While the withdrawal of the contentions Personal Data Protection Bill has raised a lot of questions, it seems to have come as a relief for start-ups in India.
The bill would have come with the tangles of compliance and meddled with their ease of doing business, the complaints raised by them in the past have pointed out
While the withdrawal of the contentions Personal Data Protection Bill has raised a lot of questions, it seems to have come as a relief for start-ups in India.
In place of the old bill, which was tabled in the parliament for discussion in December 2021 and had rattled big tech companies and policy activists alike, a new bill would be brought out soon, said the government. The Bill was first introduced in 2019.
For start-ups, the bill would have come with the tangles of compliance and meddled with their ease of doing business, the complaints raised by them in the past have pointed out.
The data localisation norms under the bill were one of the key contention for Indian start-ups as well as the big tech companies as they prohibited the movement or export of data outside the country.
Under the scrapped bill, data localisation would have included both sensitive and critical data of the individuals, companies or entities in local data centers. All foreign and Indian companies were recommended to be included in the purview of data localisation, with the government citing national security, privacy, employment generation and bargaining power as some of the reasons behind it.
This would have particularly impacted Indian start-ups that often use third-party services or companies which are based outside India.
Elaborating on how the data localisation norms would have impacted them, a start-up founder had earlier told news publication Indian Express: “As a start-up, you end up using online tools and software – from analytics to entire cloud-based servers – that may not be based in India. These services often need to access your core database. Besides this, many start-ups have customers outside of India and a localisation mandate could make it tricky for them to do business with international customers.”

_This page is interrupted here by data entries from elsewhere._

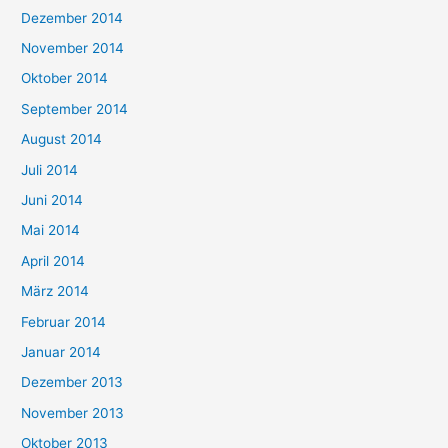
Dezember 2014
November 2014
Oktober 2014
September 2014
August 2014
Juli 2014
Juni 2014
Mai 2014
April 2014
März 2014
Februar 2014
Januar 2014
Dezember 2013
November 2013
Oktober 2013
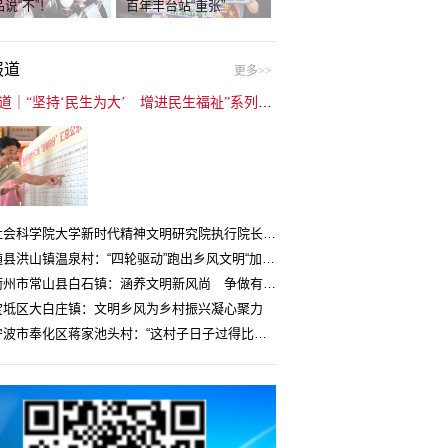
说“不”！
百年丰台站“重张”
报道
更多>>
封面报道｜“坚持‘民生为大’ 增进民生福祉”系列报道（6）：走进全国文明村镇
中国社会科学院大学新时代精神文明研究院执行院长王维国：文明村镇创建为乡村注入持久发展动力
湖北随县洪山镇温泉村：“四轮驱动”跑出乡风文明“加速度”
浙江衢州市常山县白石镇：涵养文明新风尚 争做有礼白石人
宝坻区大白庄镇：文明乡风为乡村振兴凝心聚力
浙江宁波市奉化区蒋家池头村：“这村子日子过得比城里还舒心”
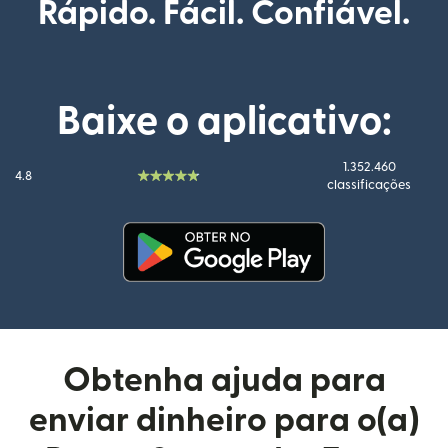
Rápido. Fácil. Confiável.
Baixe o aplicativo:
1.352.460
4.8
classificações
(abre em uma nova janela)
Obtenha ajuda para
enviar dinheiro para o(a)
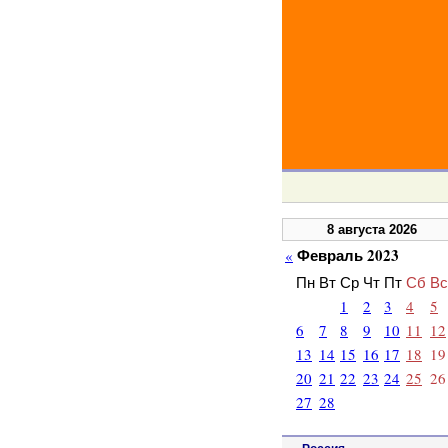
8 августа 2026
Февраль 2023
«
Пн
Вт
Ср
Чт
Пт
Сб
Вс
1
2
3
4
5
6
7
8
9
10
11
12
13
14
15
16
17
18
19
20
21
22
23
24
25
26
27
28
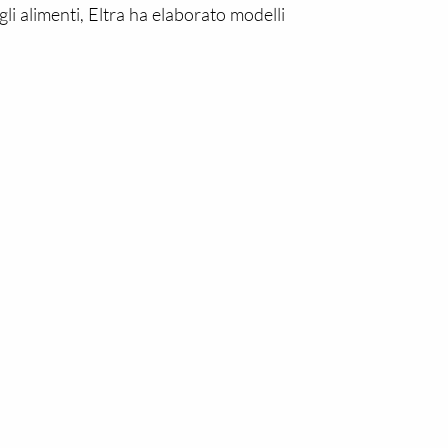
li alimenti, Eltra ha elaborato modelli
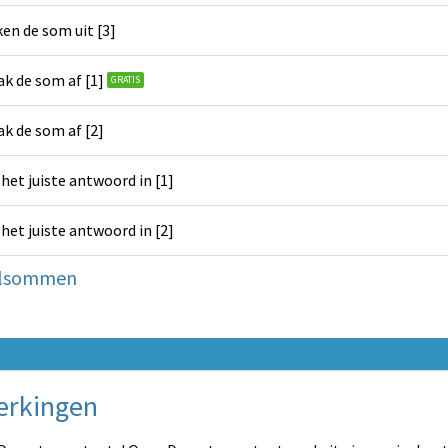
en de som uit [3]
k de som af [1]
GRATIS
k de som af [2]
 het juiste antwoord in [1]
 het juiste antwoord in [2]
alsommen
erkingen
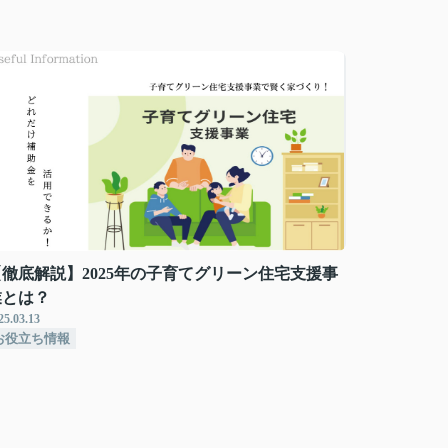
【徹底解説】2025年の子育てグリーン住宅支援事
業とは？
25.03.13
お役立ち情報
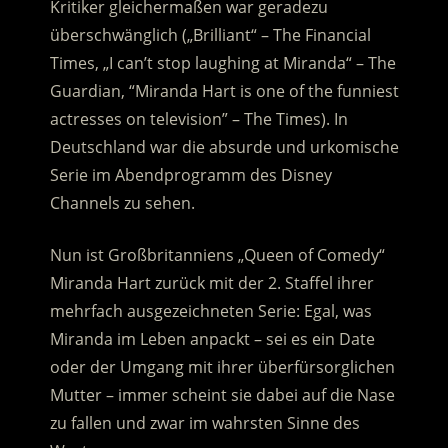
Kritiker gleichermaßen war geradezu
überschwänglich („Brilliant“ – The Financial
Times, „I can’t stop laughing at Miranda“ – The
Guardian, “Miranda Hart is one of the funniest
actresses on television” – The Times).
In
Deutschland war die absurde und urkomische
Serie im Abendprogramm des Disney
Channels zu sehen.
Nun ist Großbritanniens „Queen of Comedy“
Miranda Hart zurück mit der 2. Staffel ihrer
mehrfach ausgezeichneten Serie: Egal, was
Miranda im Leben anpackt – sei es ein Date
oder der Umgang mit ihrer überfürsorglichen
Mutter – immer scheint sie dabei auf die Nase
zu fallen und zwar im wahrsten Sinne des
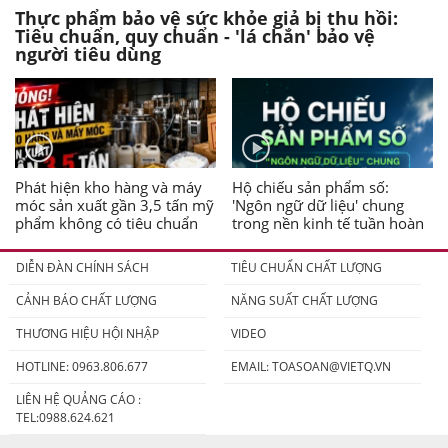
Thực phẩm bảo vệ sức khỏe giả bị thu hồi:
Tiêu chuẩn, quy chuẩn - 'lá chắn' bảo vệ
người tiêu dùng
Phát hiện kho hàng và máy
Hộ chiếu sản phẩm số:
móc sản xuất gần 3,5 tấn mỹ
'Ngôn ngữ dữ liệu' chung
phẩm không có tiêu chuẩn
trong nền kinh tế tuần hoàn
DIỄN ĐÀN CHÍNH SÁCH
TIÊU CHUẨN CHẤT LƯỢNG
CẢNH BÁO CHẤT LƯỢNG
NĂNG SUẤT CHẤT LƯỢNG
THƯƠNG HIỆU HỘI NHẬP
VIDEO
HOTLINE: 0963.806.677
EMAIL:
TOASOAN@VIETQ.VN
LIÊN HỆ QUẢNG CÁO :
TEL:0988.624.621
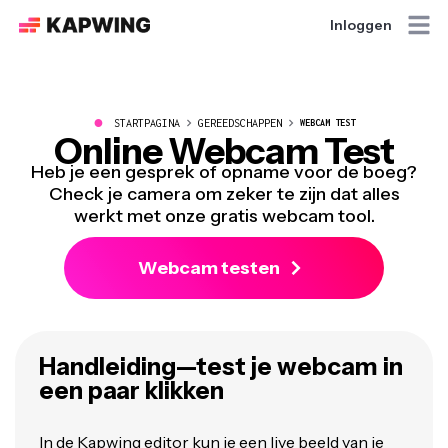
Inloggen
●
STARTPAGINA
GEREEDSCHAPPEN
WEBCAM TEST
Online Webcam Test
Heb je een gesprek of opname voor de boeg?
Check je camera om zeker te zijn dat alles
werkt met onze gratis webcam tool.
Webcam testen
Handleiding—test je webcam in
een paar klikken
In de Kapwing editor kun je een live beeld van je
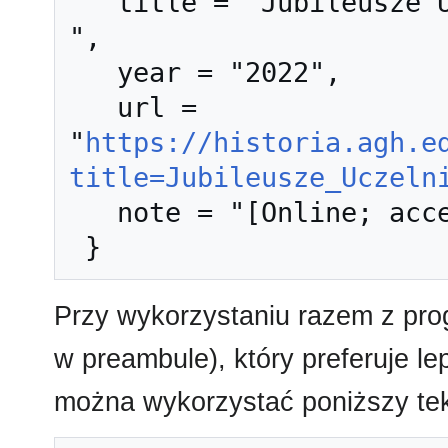
   title = "Jubileusze Uczelni --- Historia AGH{,} 
",

   year = "2022",

   url = 
"
https://historia.agh.e
title=Jubileusze_Uczeln
   note = "[Online; accessed 6-sierpień-2026]"

Przy wykorzystaniu razem z pr
w preambule), który preferuje l
można wykorzystać poniższy tek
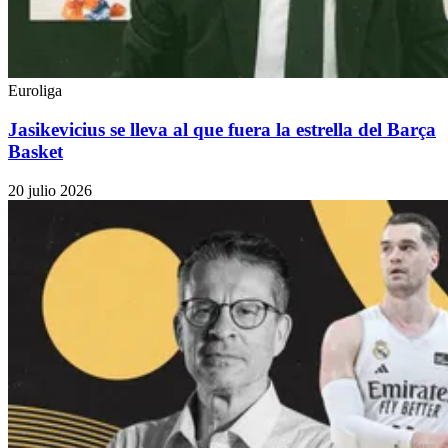
Euroliga
Jasikevicius se lleva al que fuera la estrella del Barça
Basket
20 julio 2026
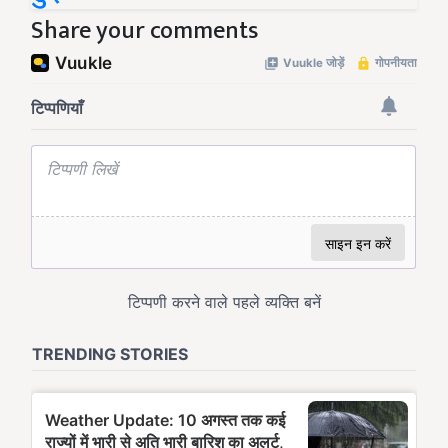
Share your comments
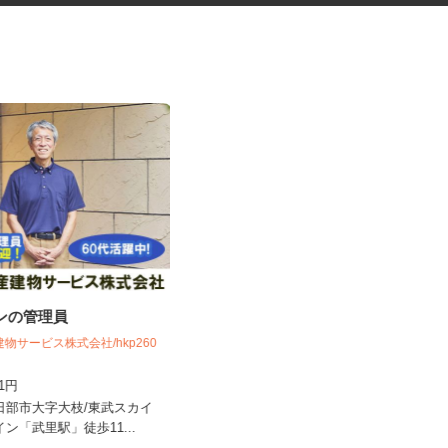
ョンの管理員
マンションの清掃指導員
近鉄住宅管理株式会社 首都圏事業本部
建物サービス株式会社/hkp260
時給1,500円＋交通費全額支給
141円
東京都中央区他23区内・神奈川県
春日部市大字大枝/東武スカイ
内・埼玉県内・千葉県内など近郊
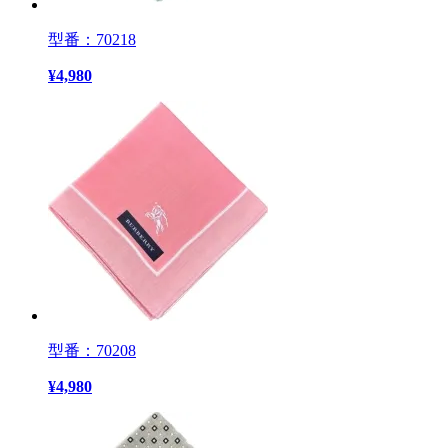
型番：70218
¥
4,980
型番：70208
¥
4,980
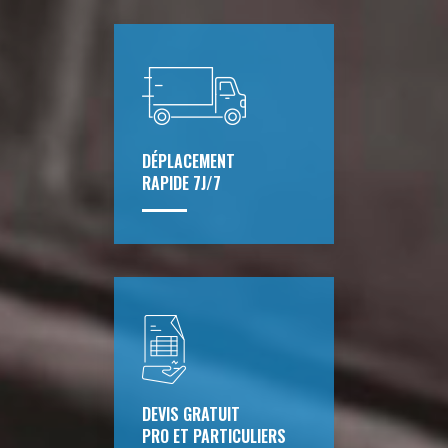
DÉPLACEMENT
RAPIDE 7J/7
DEVIS GRATUIT
PRO ET PARTICULIERS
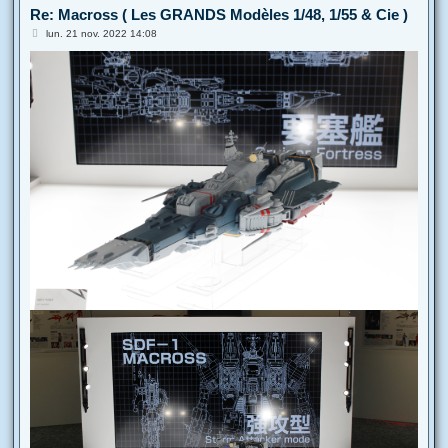
Re: Macross ( Les GRANDS Modèles 1/48, 1/55 & Cie )
M
lun. 21 nov. 2022 14:08
e
s
s
a
g
e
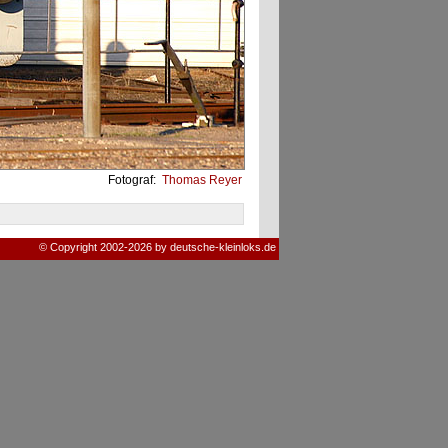
Fotograf:
Thomas Reyer
© Copyright 2002-2026 by deutsche-kleinloks.de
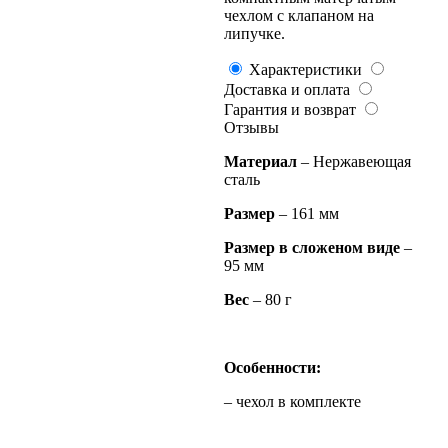
чехлом с клапаном на
липучке.
Характеристики
Доставка и оплата
Гарантия и возврат
Отзывы
Материал
– Нержавеющая
сталь
Размер
– 161 мм
Размер в сложеном виде
–
95 мм
Вес
– 80 г
Особенности:
– чехол в комплекте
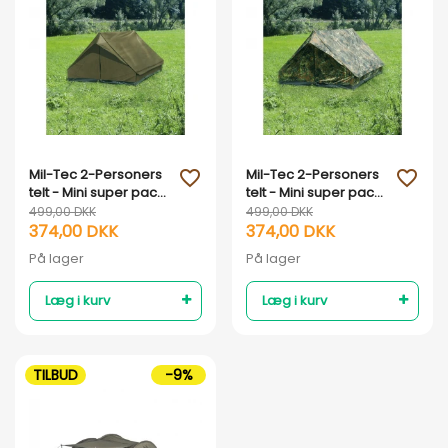
Vis her
Vis her
Mil-Tec 2-Personers
Mil-Tec 2-Personers
favorite_outline
favorite_outline
telt - Mini super pack
telt - Mini super pack
- Armygrøn
- Flactarn
499,00 DKK
499,00 DKK
374,00 DKK
374,00 DKK
På lager
På lager
Læg i kurv
Læg i kurv
TILBUD
-9%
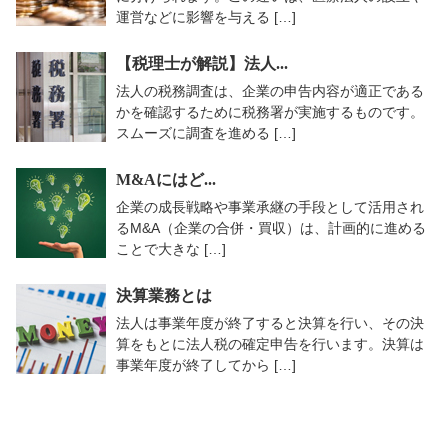
運営などに影響を与える […]
【税理士が解説】法人...
法人の税務調査は、企業の申告内容が適正である
かを確認するために税務署が実施するものです。
スムーズに調査を進める […]
M&Aにはど...
企業の成長戦略や事業承継の手段として活用され
るM&A（企業の合併・買収）は、計画的に進める
ことで大きな […]
決算業務とは
法人は事業年度が終了すると決算を行い、その決
算をもとに法人税の確定申告を行います。決算は
事業年度が終了してから […]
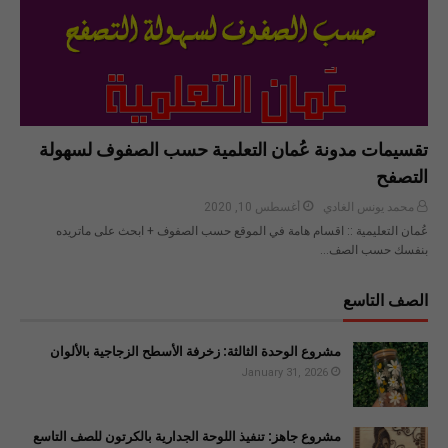
تقسيمات مدونة عُمان التعلمية حسب الصفوف لسهولة
التصفح
محمد يونس الغادي
أغسطس 10, 2020
عُمان التعليمية :: اقسام هامة في الموقع حسب الصفوف + ابحث على ماتريده
بنفسك حسب الصف…
الصف التاسع
مشروع الوحدة الثالثة: زخرفة الأسطح الزجاجية بالألوان
January 31, 2026
مشروع جاهز: تنفيذ اللوحة الجدارية بالكرتون للصف التاسع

In the case of the disgruntled big tech firms, Meta, while criticising the proposed data localisation norms in May this year, had said that it could increase the cost and complexity of delivering the services, thus making it difficult for the company to provide its services in India. Google had also opined that the norms should be as “narrowly tailored as possible”.
Several industry leaders had written to the government saying that the norms would degrade the business environment in the country and reduce the inflow of foreign investments. The regulation of the hardware of companies that store data had also been a point of contention between the government and industry players.
In a historic 2017 judgment, when the Supreme Court declared that Right To Privacy was a fundamental right, it asked the government to formulate a law that would protect the data and privacy of individuals.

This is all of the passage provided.